[Stored items from a collection]
◇ ◇ ◇

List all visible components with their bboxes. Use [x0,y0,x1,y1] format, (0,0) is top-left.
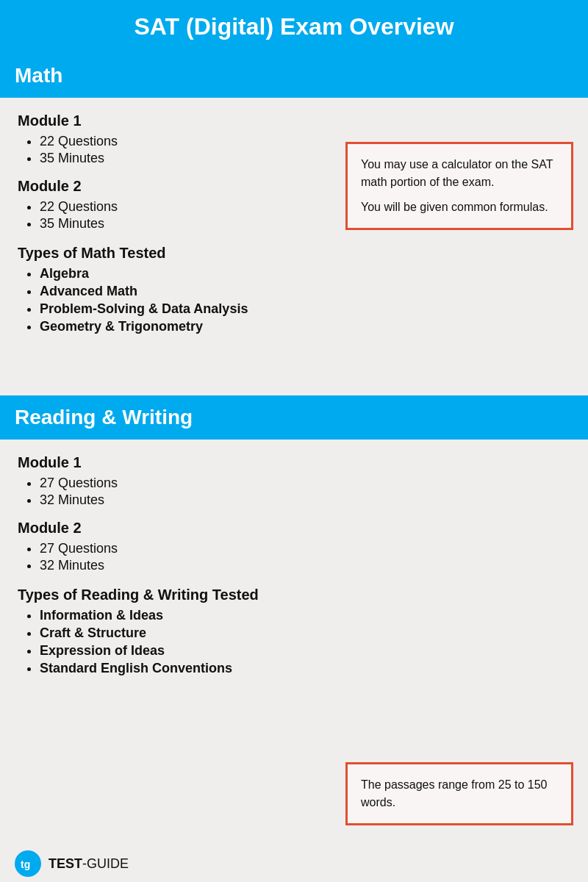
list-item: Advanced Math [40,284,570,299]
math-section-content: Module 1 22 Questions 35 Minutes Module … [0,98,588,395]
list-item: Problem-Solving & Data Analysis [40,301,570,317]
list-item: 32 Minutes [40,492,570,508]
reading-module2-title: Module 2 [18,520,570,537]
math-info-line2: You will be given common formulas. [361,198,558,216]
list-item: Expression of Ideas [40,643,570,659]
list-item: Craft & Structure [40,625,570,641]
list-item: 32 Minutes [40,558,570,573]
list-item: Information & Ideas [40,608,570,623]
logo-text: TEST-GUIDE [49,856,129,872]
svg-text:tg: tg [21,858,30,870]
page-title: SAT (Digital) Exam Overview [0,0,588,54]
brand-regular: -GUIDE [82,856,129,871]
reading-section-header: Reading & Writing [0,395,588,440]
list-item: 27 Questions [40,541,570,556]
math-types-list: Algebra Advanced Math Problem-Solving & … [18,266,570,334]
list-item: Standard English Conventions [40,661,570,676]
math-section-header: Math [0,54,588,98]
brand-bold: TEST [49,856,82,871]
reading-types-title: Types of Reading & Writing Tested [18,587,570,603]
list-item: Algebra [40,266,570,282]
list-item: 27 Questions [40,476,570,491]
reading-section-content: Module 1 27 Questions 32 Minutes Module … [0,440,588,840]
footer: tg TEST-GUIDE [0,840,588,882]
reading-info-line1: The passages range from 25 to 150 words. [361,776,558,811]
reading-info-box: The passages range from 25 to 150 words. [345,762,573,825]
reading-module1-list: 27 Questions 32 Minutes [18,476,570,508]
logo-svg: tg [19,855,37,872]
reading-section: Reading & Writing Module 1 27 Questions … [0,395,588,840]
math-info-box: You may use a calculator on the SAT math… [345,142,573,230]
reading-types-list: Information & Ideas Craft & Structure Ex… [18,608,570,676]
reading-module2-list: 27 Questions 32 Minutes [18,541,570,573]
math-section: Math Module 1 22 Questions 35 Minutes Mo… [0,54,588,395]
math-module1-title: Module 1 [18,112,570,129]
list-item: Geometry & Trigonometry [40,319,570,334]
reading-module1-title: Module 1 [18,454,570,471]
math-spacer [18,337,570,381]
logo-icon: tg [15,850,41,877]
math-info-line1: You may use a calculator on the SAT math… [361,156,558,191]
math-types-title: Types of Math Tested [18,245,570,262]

◇ ◇ ◇

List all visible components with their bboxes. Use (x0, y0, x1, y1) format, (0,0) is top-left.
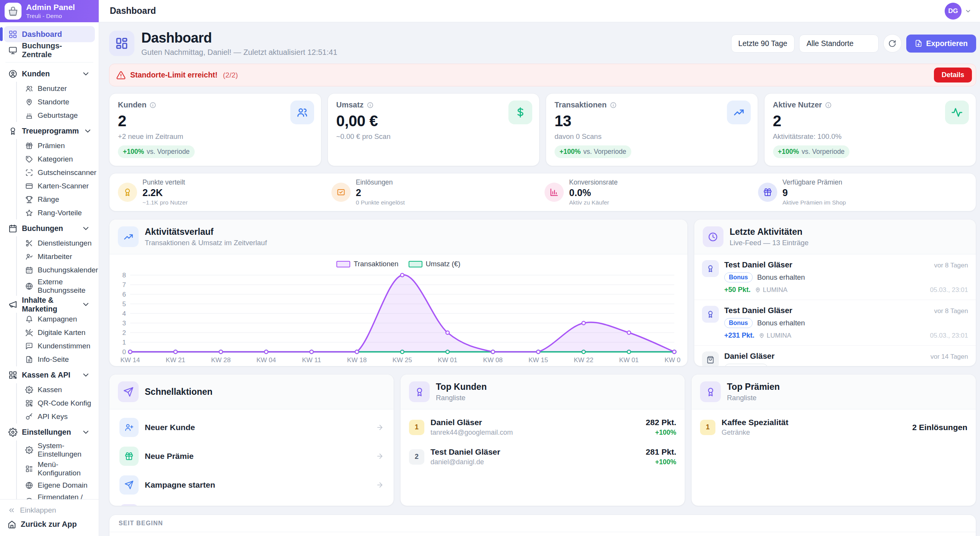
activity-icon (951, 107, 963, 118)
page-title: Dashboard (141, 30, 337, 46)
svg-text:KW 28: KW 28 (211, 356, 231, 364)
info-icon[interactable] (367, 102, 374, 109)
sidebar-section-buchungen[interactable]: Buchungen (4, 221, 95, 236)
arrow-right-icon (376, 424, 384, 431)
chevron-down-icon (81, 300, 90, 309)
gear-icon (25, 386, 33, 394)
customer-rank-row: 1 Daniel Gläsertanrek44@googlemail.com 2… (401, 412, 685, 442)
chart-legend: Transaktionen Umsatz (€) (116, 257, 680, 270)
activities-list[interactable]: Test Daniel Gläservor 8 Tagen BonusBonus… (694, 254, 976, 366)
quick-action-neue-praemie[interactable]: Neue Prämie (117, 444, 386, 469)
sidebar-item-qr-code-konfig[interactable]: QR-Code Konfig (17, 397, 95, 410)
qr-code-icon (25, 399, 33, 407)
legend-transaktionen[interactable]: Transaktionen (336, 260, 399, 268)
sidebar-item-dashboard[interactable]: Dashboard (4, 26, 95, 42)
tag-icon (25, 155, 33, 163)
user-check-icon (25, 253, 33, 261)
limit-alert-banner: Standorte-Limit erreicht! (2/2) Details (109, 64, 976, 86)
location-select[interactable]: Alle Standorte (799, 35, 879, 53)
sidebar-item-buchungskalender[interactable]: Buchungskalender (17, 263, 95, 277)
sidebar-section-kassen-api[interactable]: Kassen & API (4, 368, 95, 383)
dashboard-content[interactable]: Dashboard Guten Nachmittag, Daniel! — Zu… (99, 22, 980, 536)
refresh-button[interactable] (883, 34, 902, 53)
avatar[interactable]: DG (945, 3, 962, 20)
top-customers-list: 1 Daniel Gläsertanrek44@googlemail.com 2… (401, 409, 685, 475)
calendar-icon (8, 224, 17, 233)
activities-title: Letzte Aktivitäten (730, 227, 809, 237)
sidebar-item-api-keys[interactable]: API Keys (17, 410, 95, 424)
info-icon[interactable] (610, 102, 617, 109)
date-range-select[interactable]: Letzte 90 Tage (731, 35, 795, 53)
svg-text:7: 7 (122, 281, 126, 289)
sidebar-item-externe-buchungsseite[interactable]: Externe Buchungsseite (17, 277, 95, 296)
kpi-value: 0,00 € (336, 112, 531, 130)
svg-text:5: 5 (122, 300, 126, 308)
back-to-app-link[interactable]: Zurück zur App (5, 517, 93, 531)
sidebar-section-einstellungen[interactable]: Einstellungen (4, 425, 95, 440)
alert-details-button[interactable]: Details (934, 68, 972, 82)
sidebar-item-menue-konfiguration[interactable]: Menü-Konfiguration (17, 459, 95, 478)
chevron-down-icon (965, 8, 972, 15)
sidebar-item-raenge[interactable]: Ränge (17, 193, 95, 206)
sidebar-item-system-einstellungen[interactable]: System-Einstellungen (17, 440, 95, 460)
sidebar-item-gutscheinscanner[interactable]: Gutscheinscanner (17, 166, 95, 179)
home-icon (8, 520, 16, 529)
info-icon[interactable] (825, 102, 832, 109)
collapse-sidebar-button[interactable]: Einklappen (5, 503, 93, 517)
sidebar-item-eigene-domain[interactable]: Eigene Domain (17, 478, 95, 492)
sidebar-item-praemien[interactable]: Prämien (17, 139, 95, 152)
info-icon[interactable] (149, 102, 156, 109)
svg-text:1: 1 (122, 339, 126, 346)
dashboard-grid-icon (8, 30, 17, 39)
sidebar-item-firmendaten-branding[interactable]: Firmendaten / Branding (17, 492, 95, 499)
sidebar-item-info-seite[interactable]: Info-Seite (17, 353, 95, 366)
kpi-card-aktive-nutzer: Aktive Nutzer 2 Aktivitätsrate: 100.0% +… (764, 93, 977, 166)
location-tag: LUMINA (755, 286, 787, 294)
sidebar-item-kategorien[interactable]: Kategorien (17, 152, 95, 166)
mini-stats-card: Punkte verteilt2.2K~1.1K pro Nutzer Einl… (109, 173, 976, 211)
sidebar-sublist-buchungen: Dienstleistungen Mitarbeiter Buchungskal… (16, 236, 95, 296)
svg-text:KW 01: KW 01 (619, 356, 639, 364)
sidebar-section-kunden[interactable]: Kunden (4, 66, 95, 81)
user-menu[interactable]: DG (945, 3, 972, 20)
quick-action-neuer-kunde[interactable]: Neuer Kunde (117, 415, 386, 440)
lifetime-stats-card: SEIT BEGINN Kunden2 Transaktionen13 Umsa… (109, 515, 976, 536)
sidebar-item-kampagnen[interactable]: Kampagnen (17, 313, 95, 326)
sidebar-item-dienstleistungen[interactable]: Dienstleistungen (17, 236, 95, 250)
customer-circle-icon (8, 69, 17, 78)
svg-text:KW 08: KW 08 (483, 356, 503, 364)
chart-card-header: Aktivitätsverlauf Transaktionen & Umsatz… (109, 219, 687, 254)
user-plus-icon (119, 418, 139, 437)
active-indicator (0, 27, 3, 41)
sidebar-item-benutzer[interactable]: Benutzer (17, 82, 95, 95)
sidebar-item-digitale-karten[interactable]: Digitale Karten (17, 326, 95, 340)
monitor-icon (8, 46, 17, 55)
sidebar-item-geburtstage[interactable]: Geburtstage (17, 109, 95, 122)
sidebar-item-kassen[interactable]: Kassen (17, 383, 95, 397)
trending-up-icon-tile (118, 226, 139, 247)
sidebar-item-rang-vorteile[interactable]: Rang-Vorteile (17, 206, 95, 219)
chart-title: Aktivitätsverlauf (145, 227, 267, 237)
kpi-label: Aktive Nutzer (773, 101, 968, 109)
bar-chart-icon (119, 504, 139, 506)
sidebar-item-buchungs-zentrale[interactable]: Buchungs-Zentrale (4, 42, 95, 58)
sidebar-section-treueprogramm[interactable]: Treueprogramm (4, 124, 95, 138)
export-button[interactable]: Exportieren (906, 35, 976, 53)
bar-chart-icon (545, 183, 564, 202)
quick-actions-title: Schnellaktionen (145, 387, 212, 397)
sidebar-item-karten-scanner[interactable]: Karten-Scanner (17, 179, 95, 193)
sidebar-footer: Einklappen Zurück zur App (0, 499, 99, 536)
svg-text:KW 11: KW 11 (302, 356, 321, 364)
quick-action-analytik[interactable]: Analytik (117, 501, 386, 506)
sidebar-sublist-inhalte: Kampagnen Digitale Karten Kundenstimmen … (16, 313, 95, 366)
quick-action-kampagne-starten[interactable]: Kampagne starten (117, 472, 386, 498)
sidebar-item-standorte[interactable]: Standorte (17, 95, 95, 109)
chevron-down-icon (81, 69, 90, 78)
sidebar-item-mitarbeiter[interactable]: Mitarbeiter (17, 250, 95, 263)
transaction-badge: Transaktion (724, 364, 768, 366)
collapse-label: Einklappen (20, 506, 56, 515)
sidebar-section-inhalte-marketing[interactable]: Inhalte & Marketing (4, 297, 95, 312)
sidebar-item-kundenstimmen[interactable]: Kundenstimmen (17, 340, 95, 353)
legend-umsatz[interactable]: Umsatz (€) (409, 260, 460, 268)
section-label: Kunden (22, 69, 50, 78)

◇ ◇ ◇

- TASK OBJECTIVE
Determine how many lines of the records contain the word "googlemail". Reply with the number by itself.

- SOLVED PROBLEM
2